I'm designing an application that receives information from roughly 100k sensors that measure time-series data. Each sensor measures a single integer data point once every 15 minutes, saves a log of these values, and sends that log to my application once every 4 hours. My application should maintain about 5 years of historical data. The packet I receive once every 4 hours is of the following structure:
Data and time of the sequence start
Number of samples to arrive (assume this is fixed for the sake of simplicity, although in practice there may be partials)
The sequence of samples, each of exactly 4 bytes
My application's main usage scenario is showing graphs of composite signals at certain dates. When I say "composite" signals I mean that for example I need to show the result of adding Sensor A's signal to Sensor B's signal and subtracting Sensor C's signal.
My dilemma is how to store this time-series data in my database. I see two options, assuming I use a relational database:
Store every sample in a row of its own: when I receive a signal, break it to samples, and store each sample separately with its timestamp. Assume the timestamps can be normalized across signals.
Store every 4-hour signal as a separate row with its starting time. In this case, whenever a signal arrives, I just add it as a BLOB to the database.
There are obvious pros and cons for each of the options, including storage size, performance, and complexity of the code "above" the database.
I wondered if there are best practices for such cases.
Many thanks.
Storing each sample in it's own row sounds simple and logical to me. Don't be too hasty to optimize unless there is actually a good reason for it. Maybe you should do some tests with dummy data to see if any optimization is really necessary.
I think storing the data in the form that makes it easiest to carry out your main goal is likely the least painful overall. In this case, it's likely the more efficient as well.
Since your main goal appears to be to display the information in interesting and flexible ways I'd go with separate rows for each data point. I presume most of the effort required to write this program well is likely on the display side, you should minimize the complexity on that side as much as possible.
Storing data in BLOBs is good if the content isn't relevent and you would never want to run queries against it. In this case, your data will be the contents of the database, and therefore, very relevent.
I think you should:
1.Store every sample in a row of its own: when I receive a signal, break it to samples, and store each sample separately with its timestamp. Assume the timestamps can be normalized across signals.
I see two database operations here: the first is to store the data as it comes in, and the second is to retrieve the data in a (potentially large) number of ways.

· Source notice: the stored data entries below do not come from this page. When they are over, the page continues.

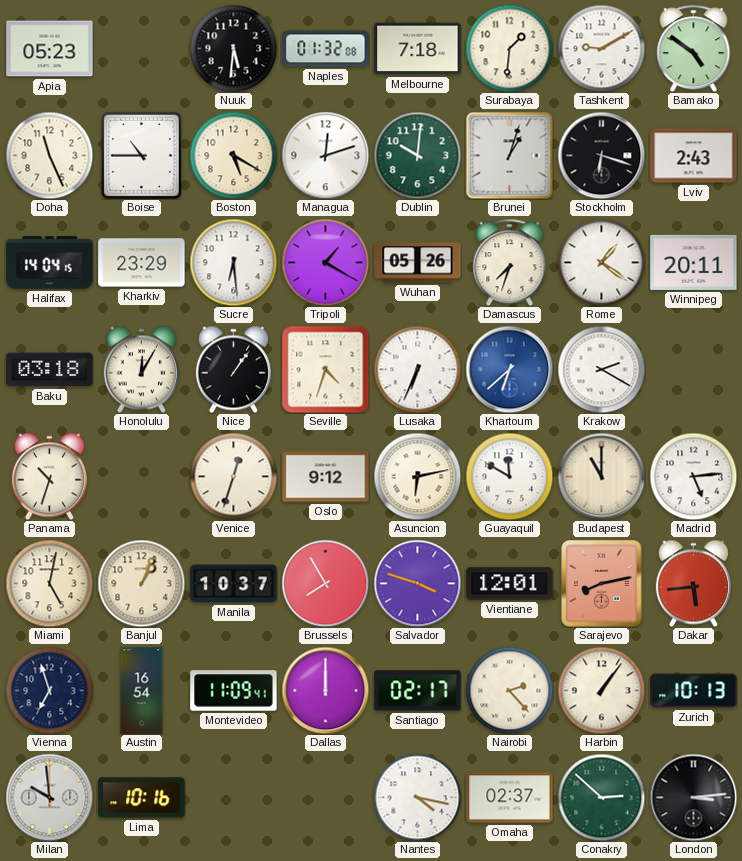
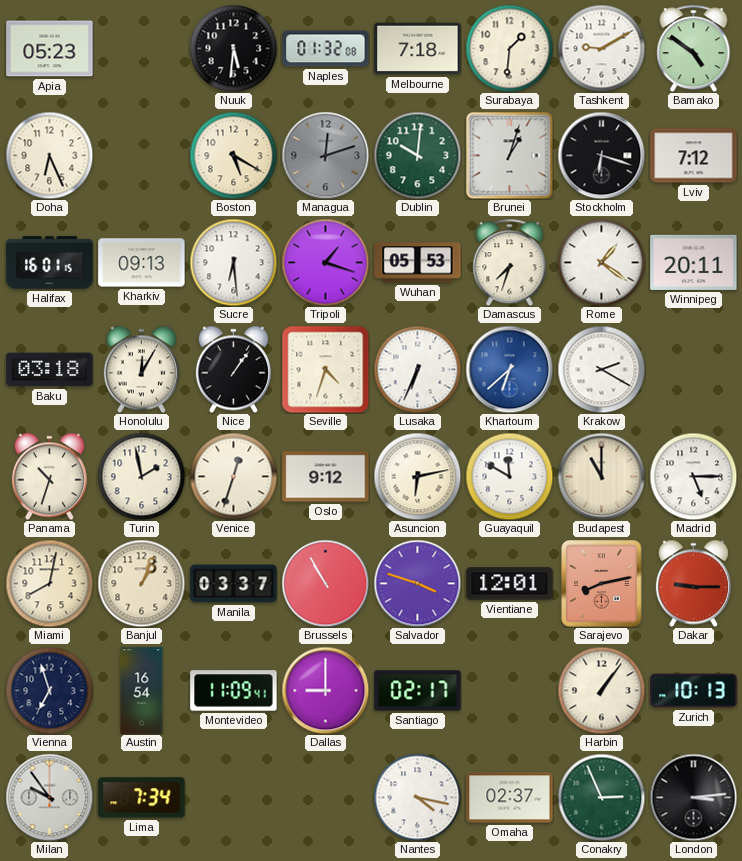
Doha: 11:26 -> 6:26
Boise: 10:45 -> none
Managua dial: white -> grey
Lviv: 2:43 -> 7:12
Halifax: 14:04 -> 16:01
Kharkiv: 23:29 -> 09:13
Tripoli: 1:20 -> 1:18
Wuhan: 05:26 -> 05:53
Turin: none -> 1:58
Madrid: 5:14 -> 5:15
Miami: 5:02 -> 8:02
Manila: 10:37 -> 03:37
Brussels: 7:55 -> 10:55
Dakar: 5:44 -> 9:15
Dallas: 12:00 -> 9:00
Nairobi: 2:23 -> none
Milan: 9:59 -> 9:54
Lima: 10:16 -> 7:34
Conakry: 2:52 -> 2:56
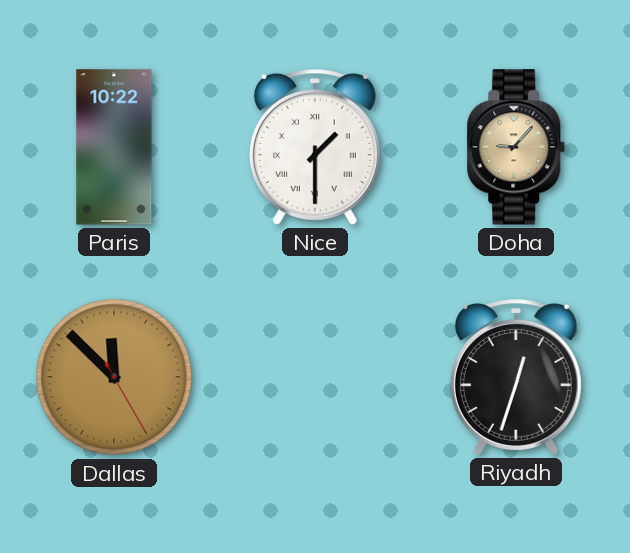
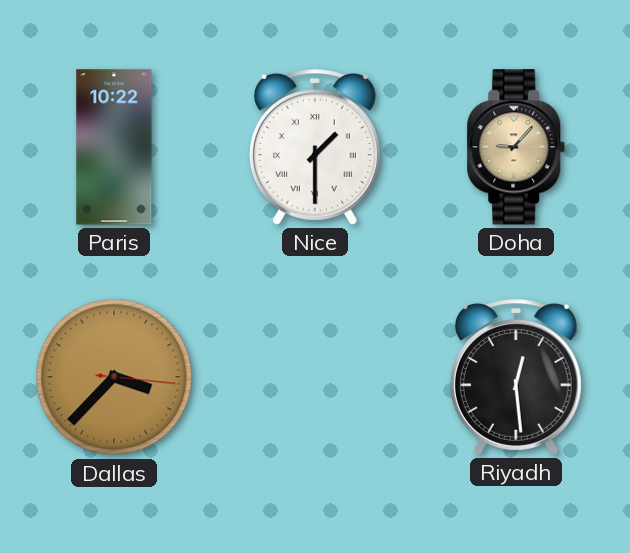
Dallas: 11:52 -> 3:37
Riyadh: 12:33 -> 12:29
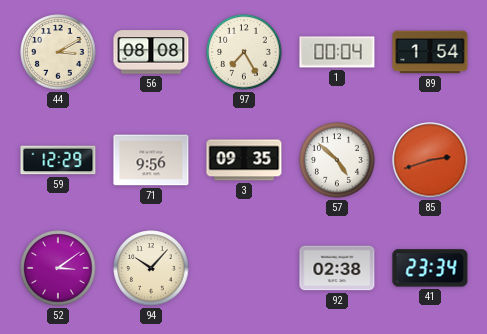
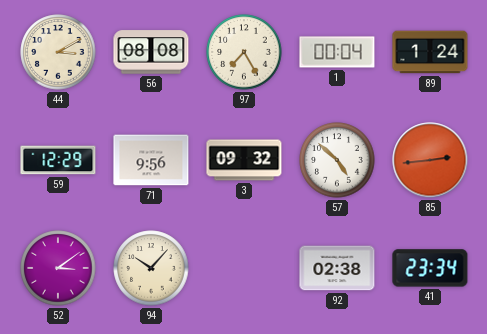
89: 1:54 -> 1:24
3: 09:35 -> 09:32
85: 2:42 -> 2:44
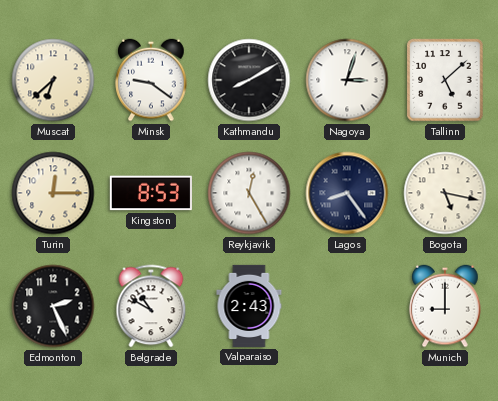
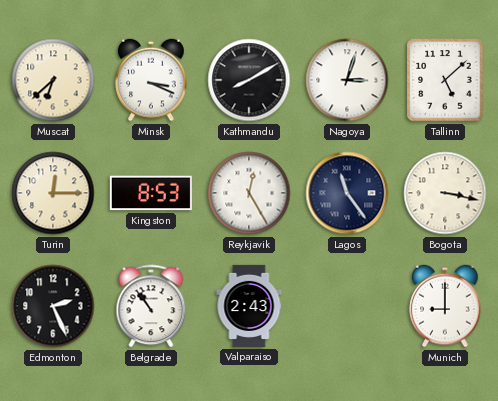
Minsk: 9:21 -> 3:19
Lagos: 8:24 -> 11:24
Bogota: 5:17 -> 3:17
Belgrade: 10:50 -> 10:54
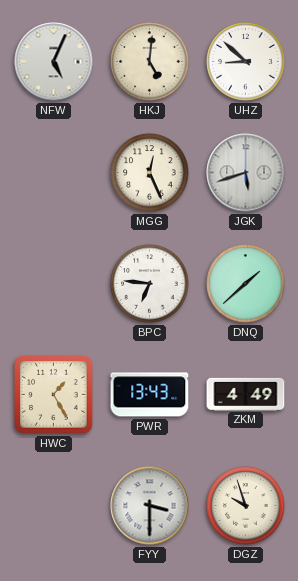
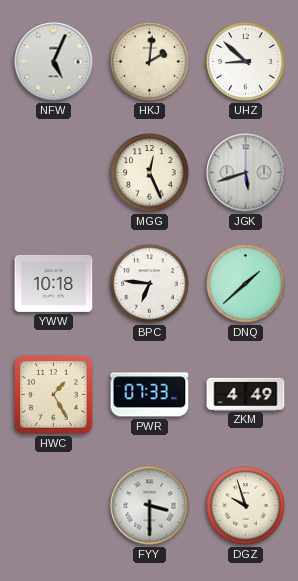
HKJ: 5:01 -> 2:01
YWW: none -> 10:18
PWR: 13:43 -> 07:33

As Kieveli says, since you'll be using discrete parts of the data (as opposed to all of the data all at once), storing it as a blob won't help you when it comes time to read it. So for the first task, storing the data line by line would be optimal.
This might also be "good enough" when querying the data. However, if performance is an issue, and/or if you get massive amounts of volume [100,000 sensors x 1 per 15 minutes x 4 hours = 9,600,000 rows per day, x 5 years = 17,529,600,000 or so rows in five years]. To my mind, if you want to write flexible queries against that kind of data, you'll want some form of star schema structure (as gets used in data warehouses).
Whether you load the data directly into the warehouse, or let it build up "row by row" to be added to the warehouse ever day/week/month/whatever, depends on time, effort, available resources, and so on.
A final suggestion: when you set up a test environment for your new code, load it with several years of (dummy) data, to see how it will perform.